I remain burned out on writing, and events of yesterday have left me a bit shaken anyway. No, I'm not talking about the primary; at least not much. I mean that yesterday, we lost an icon. This isn't really the time to discuss it, but I can tell you I already have my next Inspirations topic plan. For now, it will have to be a Ranting, which I'll dedicate to another deceased idol of mine who earned an inspiration blog some day as well. That idol is Douglas Adams, the work in question worth idolizing is Hitchhiker's Guide to the Galaxy, and the design concept of his that I would like to champion is Plot Judo.

Adams described this in the script of the radio play that launched the multimedia series. He described a problem he had with his script, which was like all Adams products done notoriously close to or well past deadline. In this case, he wrote himself into one hell of a cliffhanger. He had his characters thrown out of an airlock by hostile aliens, where they faced certain death.
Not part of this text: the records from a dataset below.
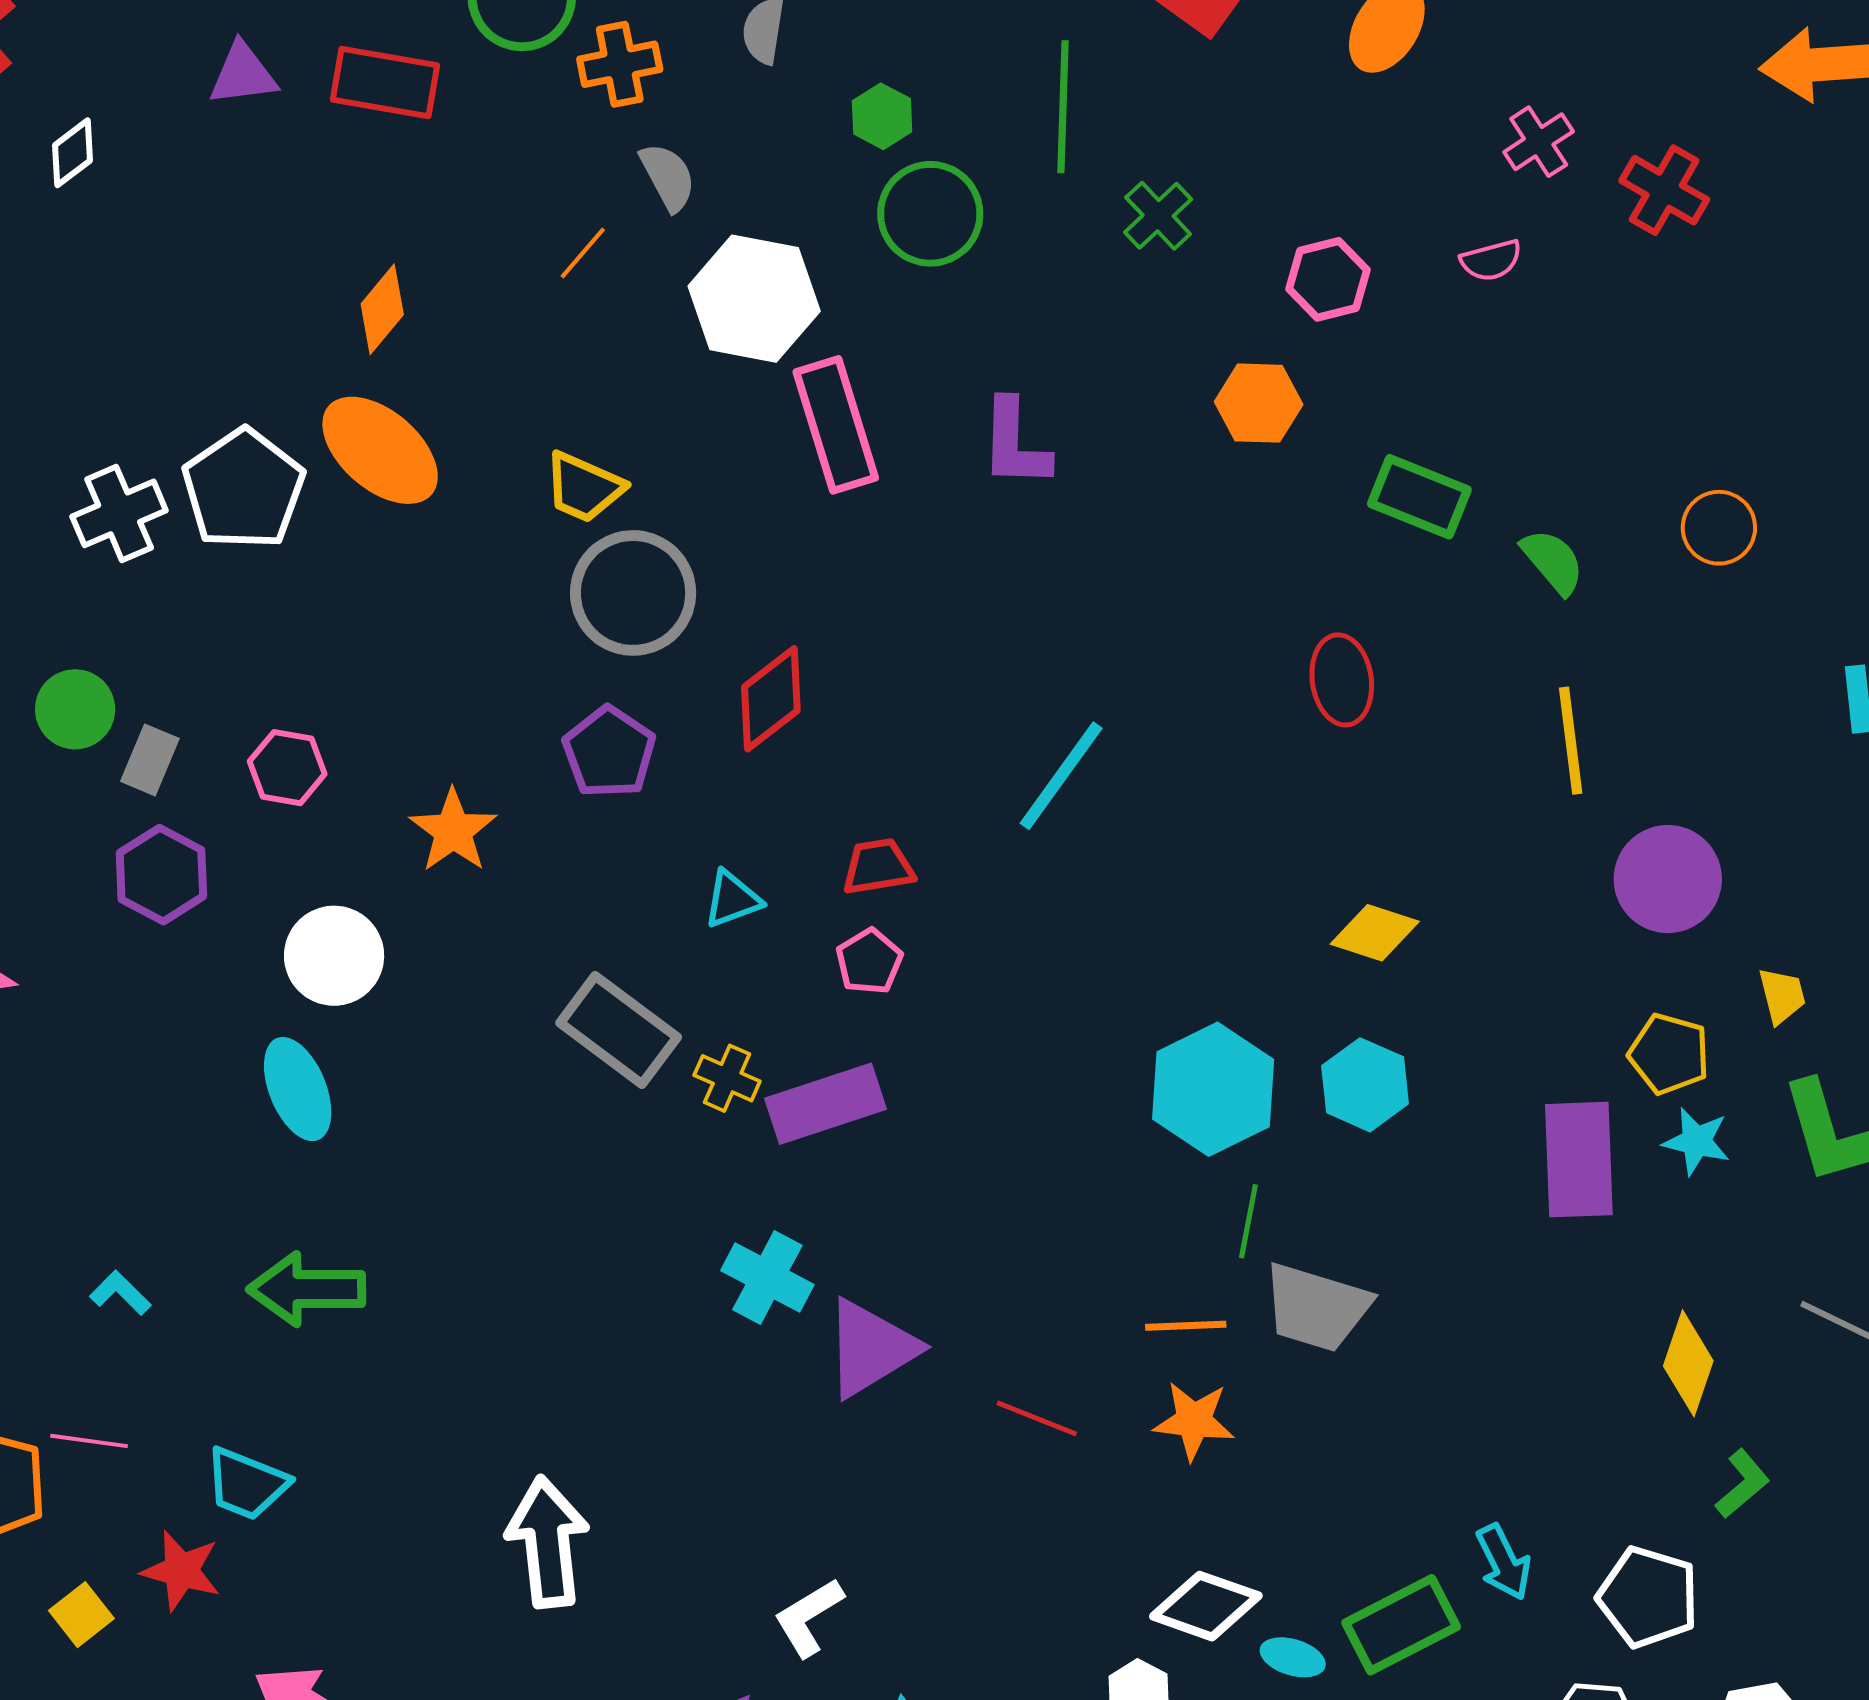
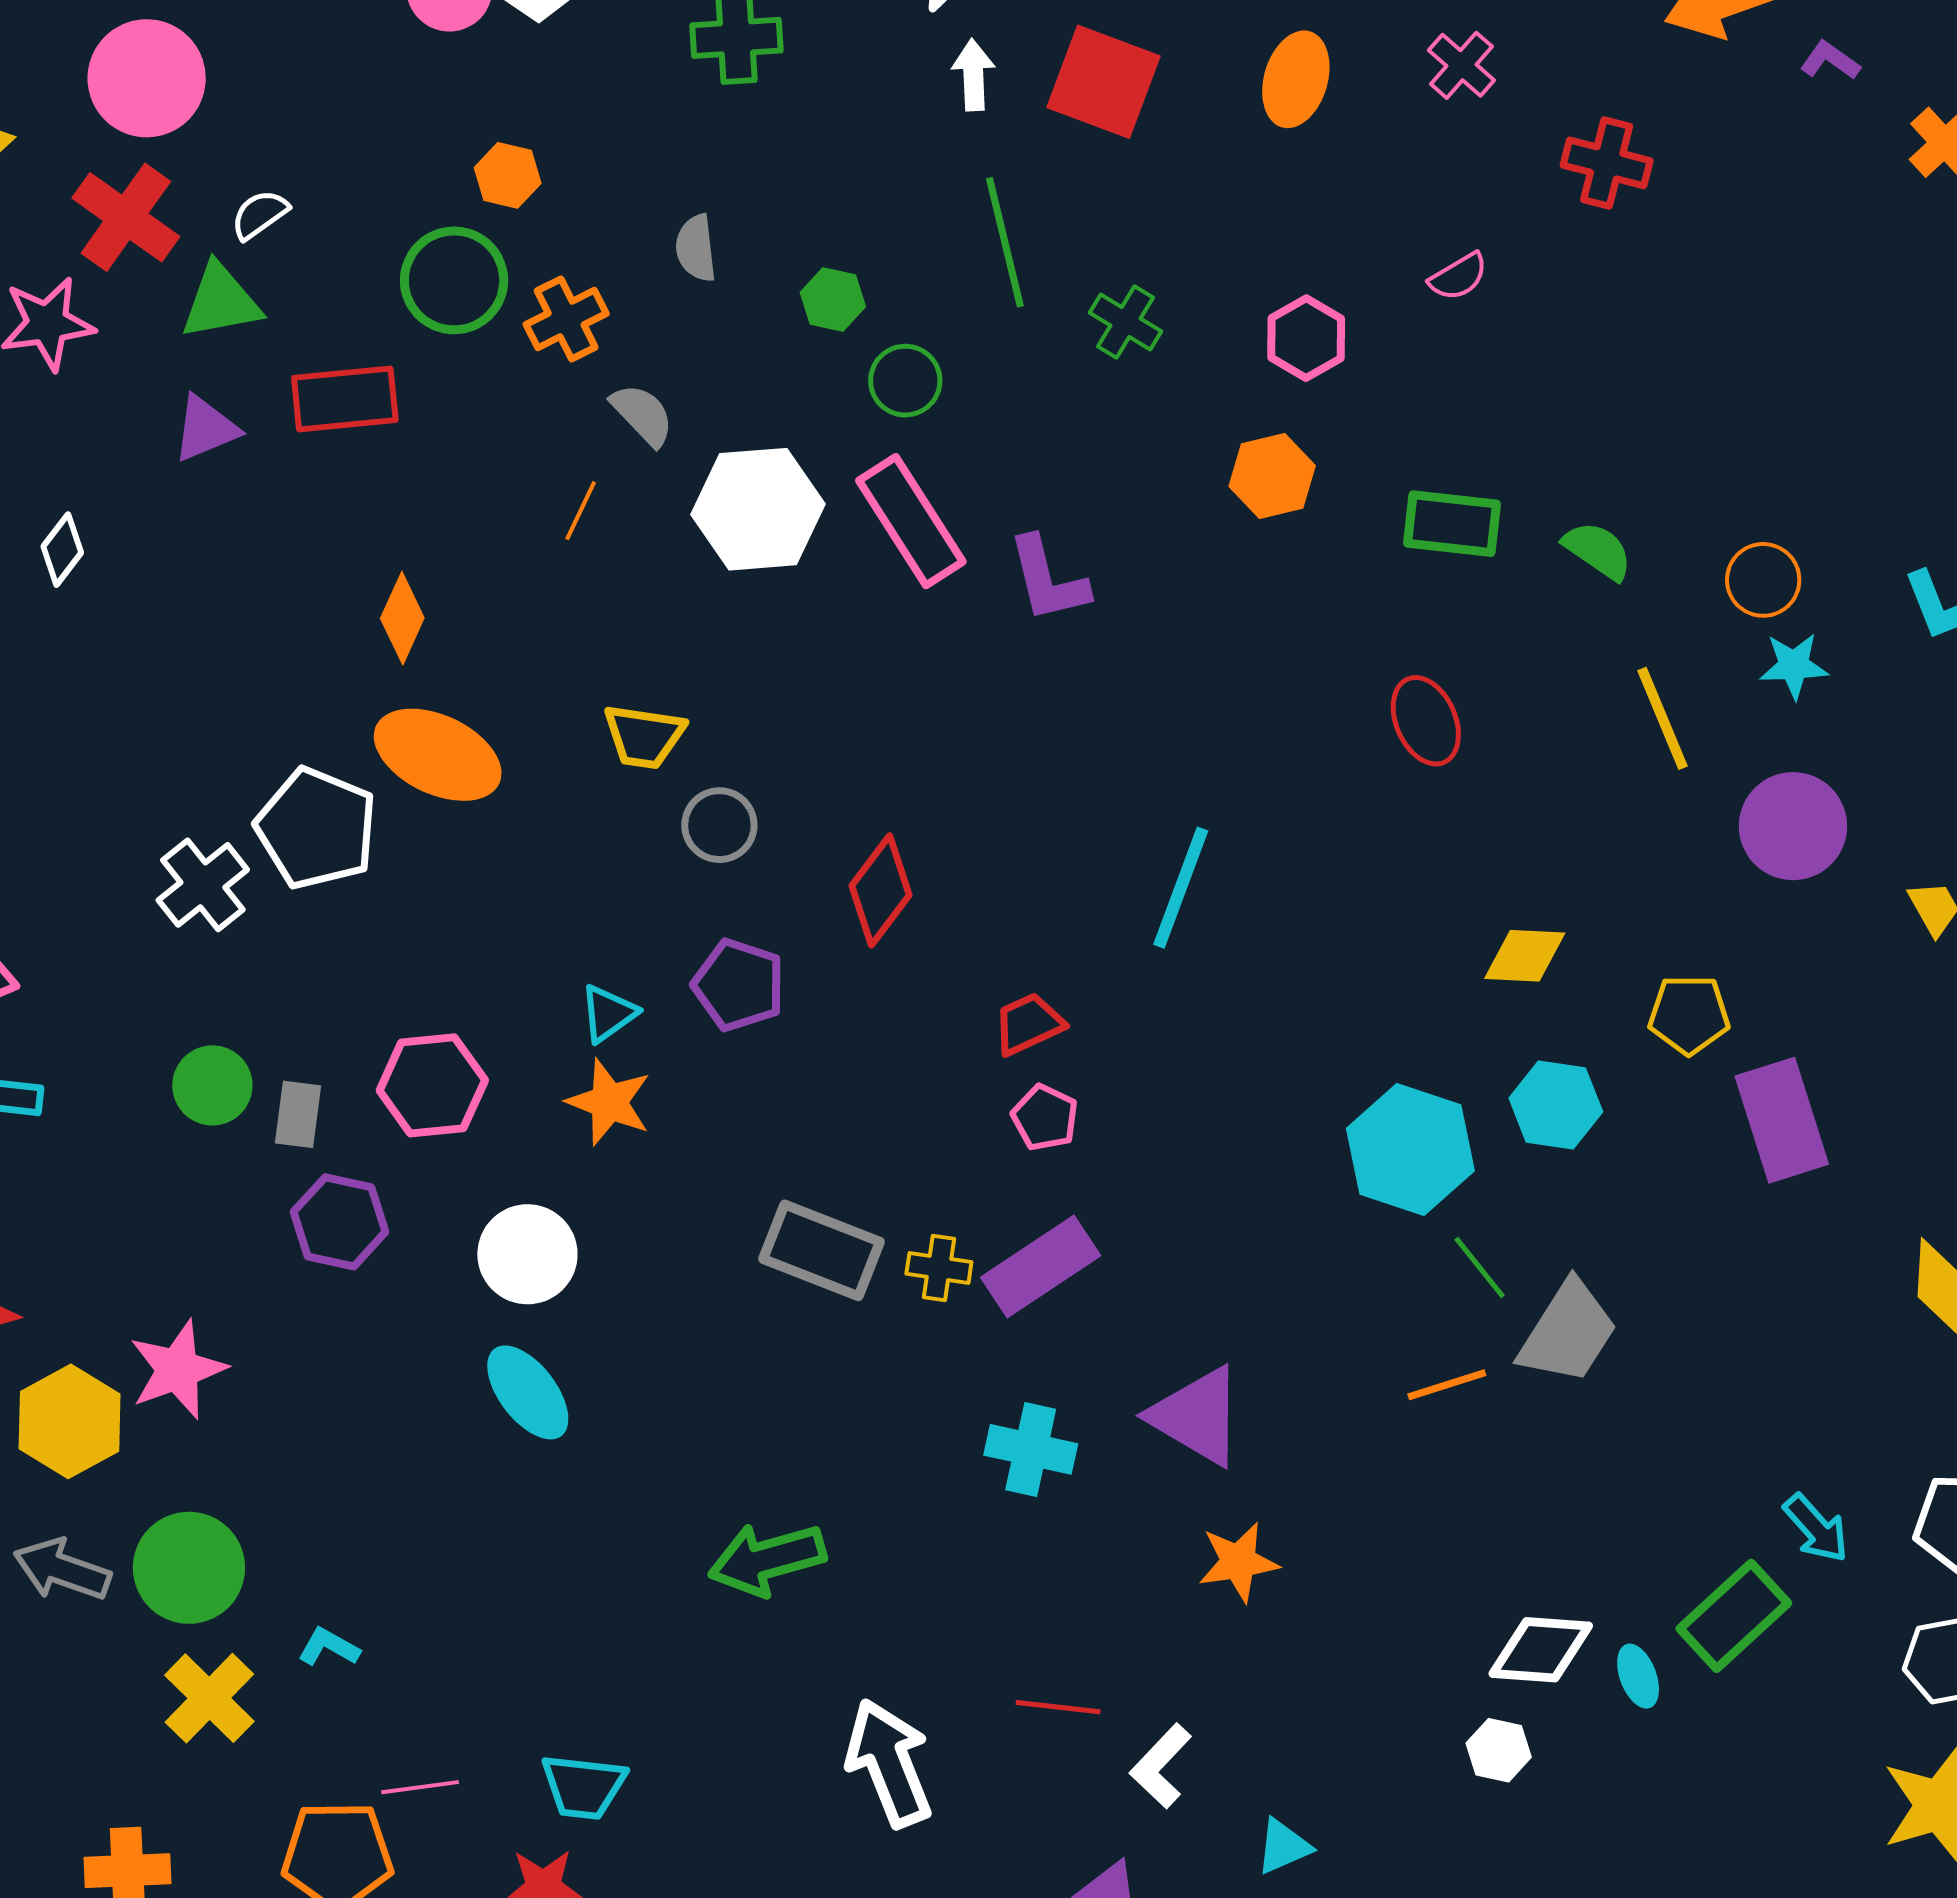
pink cross: (1539, 142) -> (1461, 65), moved
green circle: (930, 214) -> (905, 381), size x0.7
pink rectangle: (836, 425) -> (911, 521), moved
orange circle: (1719, 528) -> (1763, 580), moved
gray circle: (633, 593) -> (719, 825), size x0.6
pink hexagon: (287, 768) -> (432, 1085), size x1.4
cyan triangle: (732, 899) -> (608, 1013), moved
yellow pentagon: (1669, 1054) -> (1689, 1015), moved
cyan star: (1696, 1141) -> (1794, 666), moved
green line: (1248, 1221) -> (1480, 1267), turned -34
green arrow: (307, 1289) -> (767, 1559), moved
cyan L-shape: (120, 1293) -> (329, 1647), moved
gray trapezoid: (1316, 1307) -> (1568, 1332), turned -59
purple triangle: (871, 1348) -> (1197, 1416), moved, turned -43
red line: (1037, 1418) -> (1058, 1707), moved
orange star: (1194, 1421) -> (1238, 1562), moved
cyan ellipse: (1293, 1657) -> (1638, 1676), turned 68

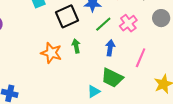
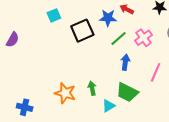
green arrow: (76, 46) -> (92, 88), moved
orange star: (51, 53) -> (65, 93), moved

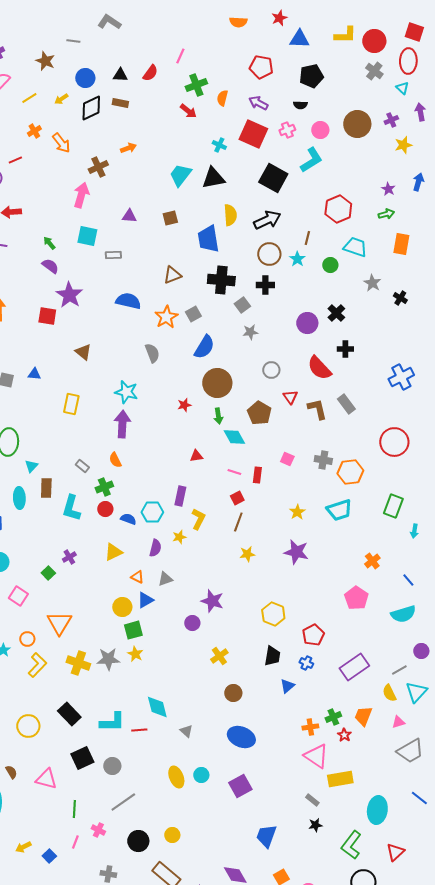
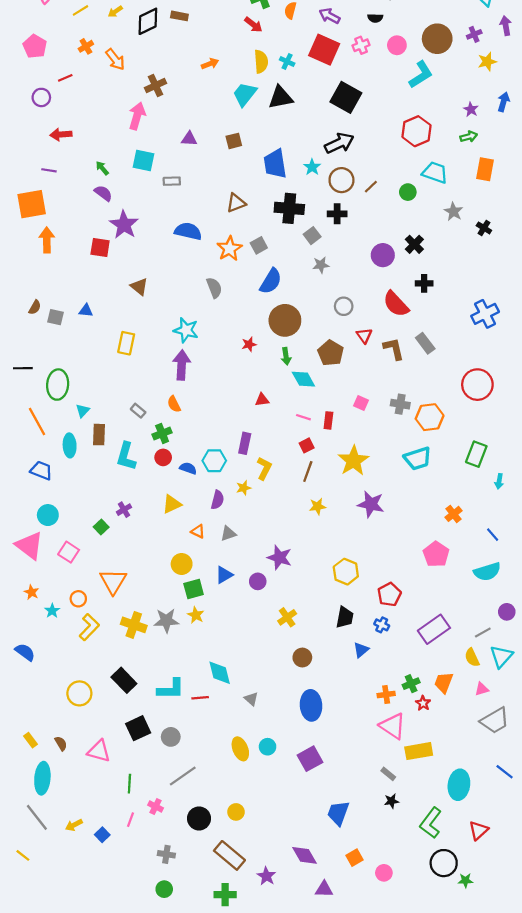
orange arrow: (128, 148) -> (210, 64), moved
cyan L-shape: (311, 160) -> (421, 75), moved
yellow semicircle: (230, 215) -> (261, 62), moved
brown line: (307, 238) -> (371, 187), moved, turned 32
cyan star: (297, 259) -> (312, 167), moved
yellow star: (297, 512) -> (353, 461), moved, size x1.8
blue triangle: (145, 600) -> (224, 575), moved
blue ellipse: (241, 737) -> (311, 705), turned 64

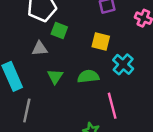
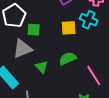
gray triangle: (40, 48) -> (22, 49), size x1.5
cyan cross: (123, 64) -> (89, 20), moved

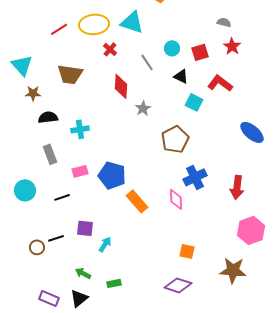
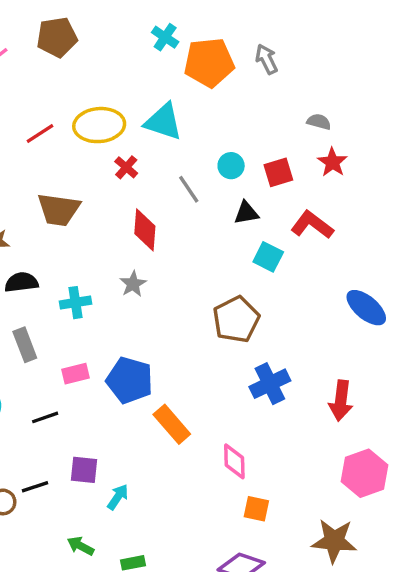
black triangle: (181, 76) -> (246, 213), turned -35
gray star: (143, 108) -> (133, 284), moved
pink diamond: (176, 199) -> (234, 461), moved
There was little he could do. He could have them get rescued, but the odds of a passing ship finding them in space before they died was astronomically small.

He was stumped, until he saw a television show about the martial art known as Judo, which let its practitioners use the strength and momentum of their opponents against them. This skill with counters inspired Adams. Instead of fighting the sheer improbability of the characters in the story, he used this potential plot hole against it and created one of his greatest ideas: Improbability Drive, a method of spacecraft propulsion that ran entirely on unlikely odds. It was amusing, let the heroes get rescued (this time,) and set up constant scenes where the inherent chaos the ship's engines released affected the people around them. It even saved the ship from a missile attack later in the plot, by conveniently and very improbably turning the missiles into a whale and bowl of petunias.

I love using this method, especially if you have the time to really ponder the problem. Or if you have so little time that it's your last hope. Either way, it's good. Because the work I revealed to you people are so ancient, I can't use many examples, since I didn't really practice Plot Judo when I made them. Really, they were so simplistic I rarely had to, though you could argue that solving the problem of having too few characters by tossing in a pile of homeless characters might count.

Instead, I'll use some limited examples from more complex "investment" works. One of these was a long-needed revision of an action-rpg made in college. It's very close to my soul; I first made the thing when I was 12. No, I don't know why these two time periods specifically pop up so often. I guess I was in a creative slump when I was 11 and 14. Anyway, despite it being close to my soul and already on its third major revision by the time I was in college, it was also incredible tripe. It was clichéd up in every possible way. This wasn't entirely my fault. Months after I started working on it, Final Fantasy Seven came out, and that game altered everyone's perspectives on what a role playing game could be. Hell, it even used one of the same climatic plot-based dooms that I had planned for my game, which annoyed me at the time.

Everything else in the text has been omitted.